NDA
Also known as: Non-disclosure agreement, Confidentiality agreement
An NDA (Non-disclosure agreement) is a contract under which one or both parties agree not to disclose specified confidential information. In employment contexts, NDAs protect trade secrets, customer lists, internal data, and product roadmaps — typically signed at hire and surviving termination.
NDAs come in two shapes: unilateral (one party shares, the other agrees not to disclose) and mutual (both parties share and protect). In employment, the unilateral employer-protecting NDA is standard — embedded in the employment contract or attached as a separate document signed on day one. NDAs are easier to enforce than non-competes because they restrict use of information rather than employment, which courts treat as a less invasive restriction on individual rights.
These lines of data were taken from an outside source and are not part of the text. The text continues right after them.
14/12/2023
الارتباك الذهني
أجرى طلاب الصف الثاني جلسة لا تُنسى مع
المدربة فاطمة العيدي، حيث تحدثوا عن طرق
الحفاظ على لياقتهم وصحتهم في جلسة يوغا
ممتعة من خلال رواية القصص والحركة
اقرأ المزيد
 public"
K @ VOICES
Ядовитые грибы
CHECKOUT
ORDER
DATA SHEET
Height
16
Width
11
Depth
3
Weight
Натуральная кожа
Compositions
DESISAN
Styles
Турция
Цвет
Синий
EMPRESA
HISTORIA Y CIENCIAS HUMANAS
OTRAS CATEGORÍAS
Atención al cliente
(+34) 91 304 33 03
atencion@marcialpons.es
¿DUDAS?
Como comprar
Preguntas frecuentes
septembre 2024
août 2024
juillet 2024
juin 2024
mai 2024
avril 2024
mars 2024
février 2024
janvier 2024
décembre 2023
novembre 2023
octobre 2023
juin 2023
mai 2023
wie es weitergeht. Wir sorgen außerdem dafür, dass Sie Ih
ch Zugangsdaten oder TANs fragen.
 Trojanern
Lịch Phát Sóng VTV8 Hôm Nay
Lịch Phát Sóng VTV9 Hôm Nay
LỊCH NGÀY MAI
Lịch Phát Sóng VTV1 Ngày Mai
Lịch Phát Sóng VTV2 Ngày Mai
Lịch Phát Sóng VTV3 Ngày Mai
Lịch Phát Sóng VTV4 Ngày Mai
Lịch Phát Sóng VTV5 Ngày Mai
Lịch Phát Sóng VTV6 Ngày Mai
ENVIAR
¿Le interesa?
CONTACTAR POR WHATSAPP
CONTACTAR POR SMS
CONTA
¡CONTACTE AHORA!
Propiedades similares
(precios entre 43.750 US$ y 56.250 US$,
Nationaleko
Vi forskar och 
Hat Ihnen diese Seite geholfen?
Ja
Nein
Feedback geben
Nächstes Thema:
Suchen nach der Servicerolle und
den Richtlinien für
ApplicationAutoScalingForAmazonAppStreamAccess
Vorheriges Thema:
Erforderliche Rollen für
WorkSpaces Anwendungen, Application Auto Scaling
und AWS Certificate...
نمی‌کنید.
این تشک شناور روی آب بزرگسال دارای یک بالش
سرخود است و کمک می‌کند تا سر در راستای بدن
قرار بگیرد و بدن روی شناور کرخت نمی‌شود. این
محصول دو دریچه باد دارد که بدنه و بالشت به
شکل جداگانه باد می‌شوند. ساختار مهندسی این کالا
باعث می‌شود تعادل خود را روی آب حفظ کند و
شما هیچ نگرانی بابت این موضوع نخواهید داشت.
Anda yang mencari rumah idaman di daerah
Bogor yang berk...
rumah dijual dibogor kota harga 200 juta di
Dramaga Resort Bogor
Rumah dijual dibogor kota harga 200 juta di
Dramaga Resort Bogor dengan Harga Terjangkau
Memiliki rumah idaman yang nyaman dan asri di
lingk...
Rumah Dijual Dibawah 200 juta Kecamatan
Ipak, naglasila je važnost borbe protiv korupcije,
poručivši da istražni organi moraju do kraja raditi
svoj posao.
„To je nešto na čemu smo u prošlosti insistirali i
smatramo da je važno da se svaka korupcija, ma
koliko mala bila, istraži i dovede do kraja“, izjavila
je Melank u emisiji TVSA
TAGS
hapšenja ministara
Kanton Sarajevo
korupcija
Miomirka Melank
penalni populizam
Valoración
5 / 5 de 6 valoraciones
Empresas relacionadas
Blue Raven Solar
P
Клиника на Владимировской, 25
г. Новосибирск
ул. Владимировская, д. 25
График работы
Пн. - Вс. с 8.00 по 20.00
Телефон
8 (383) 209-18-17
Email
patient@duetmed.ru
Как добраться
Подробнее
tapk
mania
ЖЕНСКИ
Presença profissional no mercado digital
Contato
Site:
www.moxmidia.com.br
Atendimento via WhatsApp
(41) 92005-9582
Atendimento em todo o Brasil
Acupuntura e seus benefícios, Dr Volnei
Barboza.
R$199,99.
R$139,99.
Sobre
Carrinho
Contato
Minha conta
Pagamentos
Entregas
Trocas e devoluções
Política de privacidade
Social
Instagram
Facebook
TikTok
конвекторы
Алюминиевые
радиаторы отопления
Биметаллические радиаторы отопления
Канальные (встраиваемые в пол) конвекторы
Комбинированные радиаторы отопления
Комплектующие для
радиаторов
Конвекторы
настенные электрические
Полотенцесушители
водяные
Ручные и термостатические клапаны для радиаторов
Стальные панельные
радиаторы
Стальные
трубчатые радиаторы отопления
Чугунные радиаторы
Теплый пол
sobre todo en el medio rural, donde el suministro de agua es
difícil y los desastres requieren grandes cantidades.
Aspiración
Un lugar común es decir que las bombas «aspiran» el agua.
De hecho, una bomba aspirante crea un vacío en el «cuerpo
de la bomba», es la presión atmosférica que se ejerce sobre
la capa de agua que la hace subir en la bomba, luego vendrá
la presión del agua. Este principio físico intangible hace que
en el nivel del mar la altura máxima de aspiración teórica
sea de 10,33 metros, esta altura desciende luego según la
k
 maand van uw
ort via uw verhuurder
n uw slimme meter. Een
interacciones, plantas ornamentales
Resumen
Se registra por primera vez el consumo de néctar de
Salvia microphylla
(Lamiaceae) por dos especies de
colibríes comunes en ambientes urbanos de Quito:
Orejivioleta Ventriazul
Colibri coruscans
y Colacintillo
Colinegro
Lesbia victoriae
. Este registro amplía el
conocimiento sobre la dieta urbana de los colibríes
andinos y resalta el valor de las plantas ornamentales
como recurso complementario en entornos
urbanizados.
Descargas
What an employment NDA typically covers
- Trade secrets — proprietary algorithms, formulas, methods
- Customer lists and pipelines
- Internal financial data, salary information, board materials
- Product roadmaps and unreleased features
- Strategic plans, partnerships, acquisition discussions
- Personnel information (other employees' compensation, performance, etc.)
NDA structural elements
A workable NDA defines (1) what information is confidential, (2) what uses are permitted, (3) what the duration is, (4) what remedies apply on breach, and (5) what the carve-outs are. Carve-outs typically include public information, information already known to the receiving party, information lawfully obtained from third parties, and information required to be disclosed by law (subpoena, regulatory inquiry).
Duration — perpetual vs term-limited
Trade-secret NDAs typically run "for as long as the information remains a trade secret" — effectively perpetual. Term-limited NDAs (2-5 years post-employment) are common for less sensitive information. Most courts accept perpetual NDAs over true trade secrets but balk at perpetual restrictions over generic business information.
Frequently asked questions
- What does NDA stand for?
- NDA stands for Non-disclosure agreement — a contract under which one or both parties agree not to disclose specified confidential information.
- Does an NDA survive after employment ends?
- Yes — NDAs are explicitly designed to continue after termination. Most employment NDAs run for a defined post-employment period (2–5 years) or perpetually for trade secrets.
- Are NDAs enforceable in Georgia?
- Yes, under general contract law and the Law on Commercial Confidentiality. The information must be genuinely non-public, have commercial value, and be subject to reasonable confidentiality measures.
- NDA vs non-compete — which protects more?
- NDAs protect information; non-competes protect against employment. NDAs are easier to enforce because they restrict use of information rather than restricting where someone can work. For most companies, NDAs do more work than non-competes.
- Can an NDA prevent reporting of illegal activity?
- No. Whistleblower protections in most jurisdictions override NDA confidentiality where illegal activity, harassment, or regulatory violations are concerned. Drafting an NDA to silence whistleblowers is itself problematic and may be unenforceable.